__What you need to do__. An exact copy of all the data is the expected answer.

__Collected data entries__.

——————————

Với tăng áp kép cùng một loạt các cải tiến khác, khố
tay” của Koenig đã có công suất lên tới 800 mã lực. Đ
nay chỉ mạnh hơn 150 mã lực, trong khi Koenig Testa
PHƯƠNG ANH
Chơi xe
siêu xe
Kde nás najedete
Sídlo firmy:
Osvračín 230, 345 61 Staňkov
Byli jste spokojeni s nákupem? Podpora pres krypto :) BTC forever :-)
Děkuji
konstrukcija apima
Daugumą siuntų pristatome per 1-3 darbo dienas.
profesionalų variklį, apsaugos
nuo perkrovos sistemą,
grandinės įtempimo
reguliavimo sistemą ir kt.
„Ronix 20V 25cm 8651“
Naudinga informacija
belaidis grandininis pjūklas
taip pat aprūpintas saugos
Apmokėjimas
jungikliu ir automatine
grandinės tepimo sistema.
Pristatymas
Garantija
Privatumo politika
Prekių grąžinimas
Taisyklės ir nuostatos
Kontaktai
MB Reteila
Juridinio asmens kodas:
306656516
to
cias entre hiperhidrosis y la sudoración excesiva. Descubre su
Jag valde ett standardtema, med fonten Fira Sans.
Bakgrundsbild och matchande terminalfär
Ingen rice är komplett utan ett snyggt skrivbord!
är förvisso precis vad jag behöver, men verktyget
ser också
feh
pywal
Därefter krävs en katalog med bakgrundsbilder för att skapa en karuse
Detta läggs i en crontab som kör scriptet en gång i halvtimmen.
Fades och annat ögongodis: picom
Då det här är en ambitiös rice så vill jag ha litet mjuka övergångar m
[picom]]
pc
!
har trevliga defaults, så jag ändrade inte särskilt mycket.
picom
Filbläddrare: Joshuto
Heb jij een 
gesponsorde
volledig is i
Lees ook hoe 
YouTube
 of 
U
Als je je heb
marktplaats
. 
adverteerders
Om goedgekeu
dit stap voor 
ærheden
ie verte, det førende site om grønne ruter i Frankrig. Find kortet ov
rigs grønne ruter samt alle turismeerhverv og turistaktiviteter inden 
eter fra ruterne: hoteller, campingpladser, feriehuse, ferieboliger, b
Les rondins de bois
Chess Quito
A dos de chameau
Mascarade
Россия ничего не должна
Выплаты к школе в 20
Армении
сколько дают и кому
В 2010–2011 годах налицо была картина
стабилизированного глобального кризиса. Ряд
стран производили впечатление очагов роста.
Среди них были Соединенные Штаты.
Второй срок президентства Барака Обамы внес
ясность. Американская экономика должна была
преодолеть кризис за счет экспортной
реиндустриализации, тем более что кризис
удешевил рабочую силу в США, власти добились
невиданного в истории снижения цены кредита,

——————————

__Output for this exercise__.
Với tăng áp kép cùng một loạt các cải tiến khác, khố
tay” của Koenig đã có công suất lên tới 800 mã lực. Đ
nay chỉ mạnh hơn 150 mã lực, trong khi Koenig Testa
PHƯƠNG ANH
Chơi xe
siêu xe
Kde nás najedete
Sídlo firmy:
Osvračín 230, 345 61 Staňkov
Byli jste spokojeni s nákupem? Podpora pres krypto :) BTC forever :-)
Děkuji
konstrukcija apima
Daugumą siuntų pristatome per 1-3 darbo dienas.
profesionalų variklį, apsaugos
nuo perkrovos sistemą,
grandinės įtempimo
reguliavimo sistemą ir kt.
„Ronix 20V 25cm 8651“
Naudinga informacija
belaidis grandininis pjūklas
taip pat aprūpintas saugos
Apmokėjimas
jungikliu ir automatine
grandinės tepimo sistema.
Pristatymas
Garantija
Privatumo politika
Prekių grąžinimas
Taisyklės ir nuostatos
Kontaktai
MB Reteila
Juridinio asmens kodas:
306656516
to
cias entre hiperhidrosis y la sudoración excesiva. Descubre su
Jag valde ett standardtema, med fonten Fira Sans.
Bakgrundsbild och matchande terminalfär
Ingen rice är komplett utan ett snyggt skrivbord!
är förvisso precis vad jag behöver, men verktyget
ser också
feh
pywal
Därefter krävs en katalog med bakgrundsbilder för att skapa en karuse
Detta läggs i en crontab som kör scriptet en gång i halvtimmen.
Fades och annat ögongodis: picom
Då det här är en ambitiös rice så vill jag ha litet mjuka övergångar m
[picom]]
pc
!
har trevliga defaults, så jag ändrade inte särskilt mycket.
picom
Filbläddrare: Joshuto
Heb jij een 
gesponsorde
volledig is i
Lees ook hoe 
YouTube
 of 
U
Als je je heb
marktplaats
. 
adverteerders
Om goedgekeu
dit stap voor 
ærheden
ie verte, det førende site om grønne ruter i Frankrig. Find kortet ov
rigs grønne ruter samt alle turismeerhverv og turistaktiviteter inden 
eter fra ruterne: hoteller, campingpladser, feriehuse, ferieboliger, b
Les rondins de bois
Chess Quito
A dos de chameau
Mascarade
Россия ничего не должна
Выплаты к школе в 20
Армении
сколько дают и кому
В 2010–2011 годах налицо была картина
стабилизированного глобального кризиса. Ряд
стран производили впечатление очагов роста.
Среди них были Соединенные Штаты.
Второй срок президентства Барака Обамы внес
ясность. Американская экономика должна была
преодолеть кризис за счет экспортной
реиндустриализации, тем более что кризис
удешевил рабочую силу в США, власти добились
невиданного в истории снижения цены кредита,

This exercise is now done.